Règles pour une publicité loyale

Les principes de la Commission Suisse pour la Loyauté (CSL) pour une publicité loyale (édition actuelle 2023) doivent aussi être impérativement respectés par les influenceurs. Le marketing d'influence fait partie de la communication dite commerciale.

Selon les principes de la CSL, on entend par communication commerciale toute mesure dont le but principal est d'influencer systématiquement un certain nombre de personnes pour qu'elles concluent un acte juridique.
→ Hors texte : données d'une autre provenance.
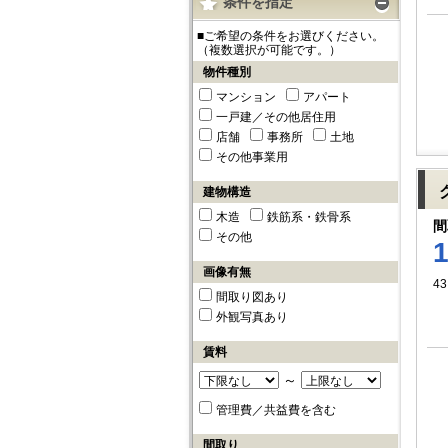
条件を指定
■ご希望の条件をお選びください。
（複数選択が可能です。）
物件種別
マンション
アパート
一戸建／その他居住用
店舗
事務所
土地
その他事業用
建物構造
木造
鉄筋系・鉄骨系
間
その他
画像有無
43
間取り図あり
外観写真あり
賃料
～
管理費／共益費を含む
間取り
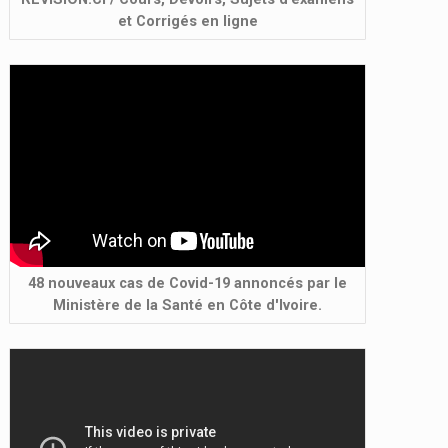
et Corrigés en ligne
48 nouveaux cas de Covid-19 annoncés par le
Ministère de la Santé en Côte d'Ivoire.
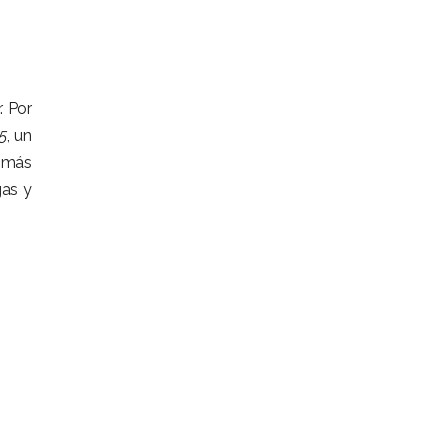
. Por
5
, un
í, más
gas y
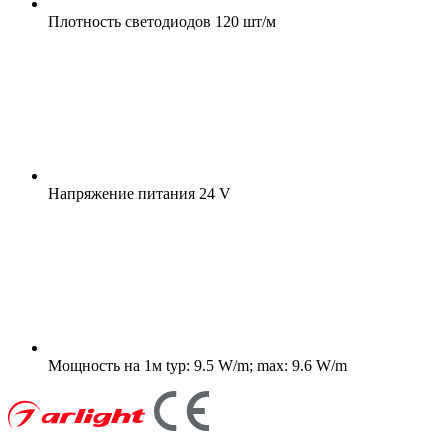
Плотность светодиодов
120 шт/м
Напряжение питания
24 V
Мощность на 1м
typ: 9.5 W/m; max: 9.6 W/m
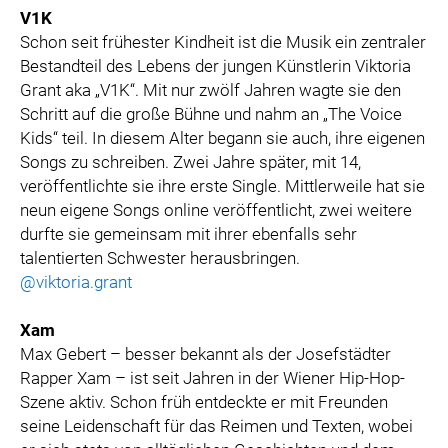
V1K
Schon seit frühester Kindheit ist die Musik ein zentraler
Bestandteil des Lebens der jungen Künstlerin Viktoria
Grant aka „V1K“. Mit nur zwölf Jahren wagte sie den
Schritt auf die große Bühne und nahm an „The Voice
Kids“ teil. In diesem Alter begann sie auch, ihre eigenen
Songs zu schreiben. Zwei Jahre später, mit 14,
veröffentlichte sie ihre erste Single. Mittlerweile hat sie
neun eigene Songs online veröffentlicht, zwei weitere
durfte sie gemeinsam mit ihrer ebenfalls sehr
talentierten Schwester herausbringen.
@viktoria.grant
Xam
Max Gebert – besser bekannt als der Josefstädter
Rapper Xam – ist seit Jahren in der Wiener Hip-Hop-
Szene aktiv. Schon früh entdeckte er mit Freunden
seine Leidenschaft für das Reimen und Texten, wobei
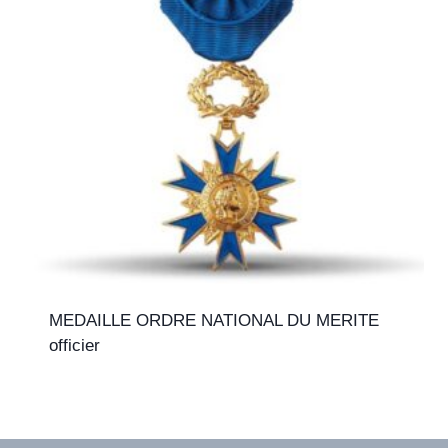
MEDAILLE ORDRE NATIONAL DU MERITE
officier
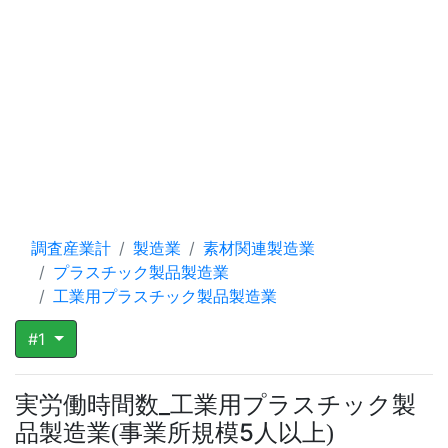
調査産業計
製造業
素材関連製造業
プラスチック製品製造業
工業用プラスチック製品製造業
#1
実労働時間数_工業用プラスチック製
品製造業
事業所規模5人以上
(
)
En font partie toutes les formes de relations publiques, dont le marketing d'influence.

Les influenceurs sont tenus de désigner clairement une publicité comme telle. Les jeunes en particulier, pour qui le marketing d'influence fait partie de la vie quotidienne, détectent rapidement si telle ou telle contribution est une publicité ou non et réagissent négativement aux tentatives de duperie.

La communication commerciale, quelle que soit sa forme ou le média utilisé, est déloyale si elle n'est pas clairement identifiable en tant que telle et si elle n'est pas clairement séparée du reste du contenu. La publicité dans les médias qui publient simultanément des informations et des opinions doit être conçue et identifiée de manière à ce qu'elle soit clairement reconnaissable en tant qu’intervention rémunérée.

La publicité doit également être reconnaissable lorsqu'une personne utilise un blog ou un compte d'utilisateur (account), un profil ou une forme similaire dans un média social ou met elle-même à disposition une plateforme pour effectuer ou permettre une communication commerciale pour des tiers.

Les personnes recevant des prestations de parrainage, des rémunérations ou prestations en nature comparables doivent rendre publique leur relation avec le mandant. La représentation ou la mention de produits ainsi que d'entreprises et de noms de marques dans des articles rédactionnels en échange d'une rémunération ou de contreparties similaires (les «placements de produit») est réputée déloyale dans la mesure où l'identité du mandant effectif n'apparaît pas de manière transparente aux yeux du public.

Le sponsoring d'articles rédactionnels est déloyal dans la mesure où il n'est pas possible pour le public de savoir quelles parties de la publication sont sponsorisées et qui est à l'origine du sponsoring.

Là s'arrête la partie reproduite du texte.